For years I've said that if I had to sit through The Sound of Music one more time (I've seen the stage version eight times), I'd just retire to avoid it.
Even with the best professional troupes in big city theaters, the show can be syrupy-sweet to the point of annoyance, and the cast performances can be uneven to the point of distraction.
Thank heaven I was bluffing.
The production of the 1959 Tony Award-winning Rodgers and Hammerstein classic playing at the Show Palace Dinner Theatre through Nov. 17 is more than worth a ninth, 10th or 11th look (I've already bought tickets to see it again).
This Sound of Music is near pitch-perfect — not only the terrific singing (I can forgive a couple of opening night sour notes) and acting but also the engaging tone of the whole production.

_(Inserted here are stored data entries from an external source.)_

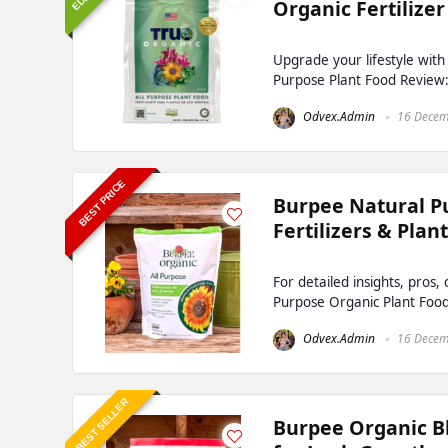
Organic Fertilizer
Upgrade your lifestyle wit
Purpose Plant Food Review: F
Odvex.Admin
16 Decem
BEST PRICE
Burpee Natural P
Fertilizers & Plan
For detailed insights, pros
Purpose Organic Plant Food
Odvex.Admin
16 Decem
BEST SELLER
Burpee Organic Bl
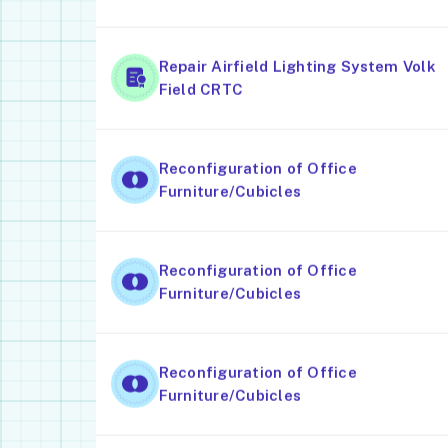
Repair Airfield Lighting System Volk
Field CRTC
Reconfiguration of Office
Furniture/Cubicles
Reconfiguration of Office
Furniture/Cubicles
Reconfiguration of Office
Furniture/Cubicles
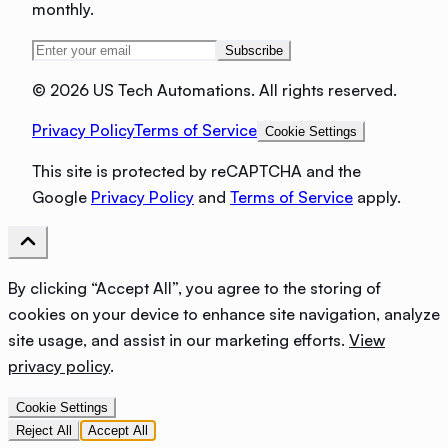
monthly.
Subscribe
©
2026 US Tech Automations. All rights reserved.
Privacy Policy
Terms of Service
Cookie Settings
This site is protected by reCAPTCHA and the
Google
Privacy Policy
and
Terms of Service
apply.
By clicking “Accept All”, you agree to the storing of
cookies on your device to enhance site navigation, analyze
site usage, and assist in our marketing efforts.
View
privacy policy
.
Cookie Settings
Reject All
Accept All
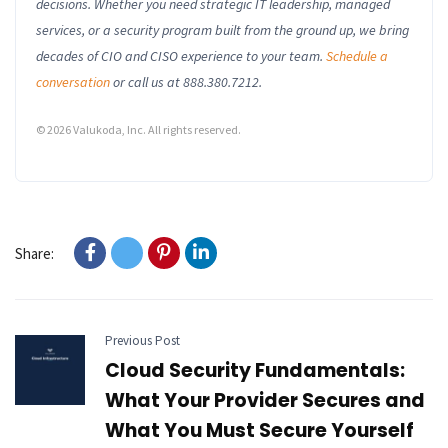
decisions. Whether you need strategic IT leadership, managed
services, or a security program built from the ground up, we bring
decades of CIO and CISO experience to your team.
Schedule a
conversation
or call us at 888.380.7212.
© 2026 Valukoda, Inc. All rights reserved.
Share:
Previous Post
Cloud Security Fundamentals:
What Your Provider Secures and
What You Must Secure Yourself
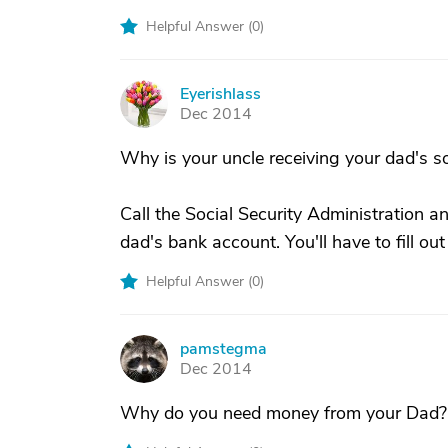
Helpful Answer (
0
)
Eyerishlass
E
Dec 2014
Why is your uncle receiving your dad's so
Call the Social Security Administration a
dad's bank account. You'll have to fill out
Helpful Answer (
0
)
pamstegma
P
Dec 2014
Why do you need money from your Dad?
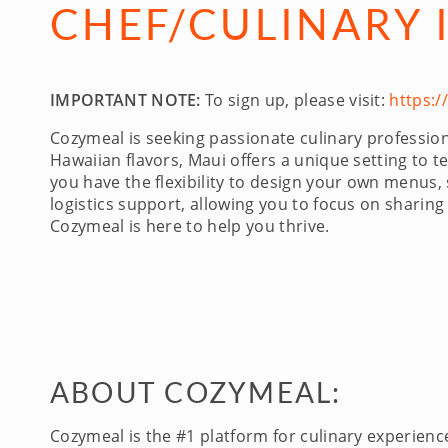
CHEF/CULINARY 
IMPORTANT NOTE:
To sign up, please visit:
https:
Cozymeal is seeking passionate culinary professi
Hawaiian flavors, Maui offers a unique setting to te
you have the flexibility to design your own menus,
logistics support, allowing you to focus on sharing
Cozymeal is here to help you thrive.
ABOUT COZYMEAL:
Cozymeal is the #1 platform for culinary experien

Kudos to director Bill Garon, who searched from California to New York City to find the perfect player for each role and then coached them to capture the gentle and genuine feel the composers and writers surely had in mind for the story based on the inspiring real-life Trapp Family Singers. The family escaped 1930s Austria after the German invasion and occupation forced them to take sides and escape, eventually coming to America, where their descendants carry on the family tradition.
Interestingly, many of the best performances are by actor/singers Garon found right in his own back yard, including veterans of Richey Suncoast Theatre (Tracie Callahan as Sister Margaretta, Tad Andris as Friedrich and Derek Baxter as the menacing Herr Zeller), Stage West Community Playhouse (Dakota Ruiz as Kurt, Jacob Rice as Rolf understudy) and local dance schools (Casey Kerns as Marta, Amanda Siegel as Gretl, Megan Sell as Louisa).
The seven von Trapp children each give endearing, enchanting portrayals, from tiny Siegel as Gretl to adorable Catherine Minyard as middle child Brigitta and lovely Sarah Mitchel as Liesl, the eldest, who falls in love with the budding Nazi Rolf, played by Kyle Beckley.
Garon's cast sets the mood as the Nuns of the Nonnberg Abbey open the show in ringing tones of the Preludium, led by the stunning Susan Haldeman as Mother Abbess, followed by the dulcet tones of the winsome Kelly Pekar's Maria singing the title song against set designer Tom Hansen's gorgeous mountain backdrop.
Haldeman gives the most memorable moment of the show and brings the audience to its feet — and grabbing for their hankies to dab tears from their eyes — with her soaring rendition of Climb Ev'ry Mountain to close Act 1. Longtime Show Palace patrons have been thrilled with this gifted singer's previous performances (Mame, Funny/Forum, Thoroughly Modern Millie), but her Mother Abbess is, arguably, the finest she has ever given.
Brian Minyard is a wonderful Captain Georg von Trapp, giving this often caricatured character multiple warm dimensions that ring true and dear. Local audiences can only hope that the Show Palace brings him back to do larger roles, as the supporting one he plays in this production clearly shows why he has been an award-winning performer (and critics' favorite) on the west coast.
Jill Godfrey plays an appropriately cynical Elsa Schraeder, the captain's momentary fiancee; Bobby May is a hoot as the equally go-along-to-get-along appeaser and family friend-in-need, Max Detweiler; Show Palace stalwart Troy LaFon is a perfect Franz the butler; and Sherry Churchill does a fine job as the housekeeper, Frau Schmidt.
Shanna Sell's choreography beautifully blends into the flow of the show, really shining when the von Trapp kids do So Long, Farewell and the young lovers Liesl and Rolf revel in Sixteen Going on Seventeen (though it would be nice if Liesl's bright red undies weren't such a jarring contrast to her pale, filmy dress).
The program is unclear who is responsible for the recorded music — sound designer Gerald Michaels and/or musical director William Garon? — but, whoever it was did a grand job of making it sound like real, orchestral musical instruments instead of an electronic keyboard.
Even though the show is 21/2 hours long, it moves quickly enough to capture and keep the attention of young people and would be a perfect way to introduce ages 8 and older to professional theater.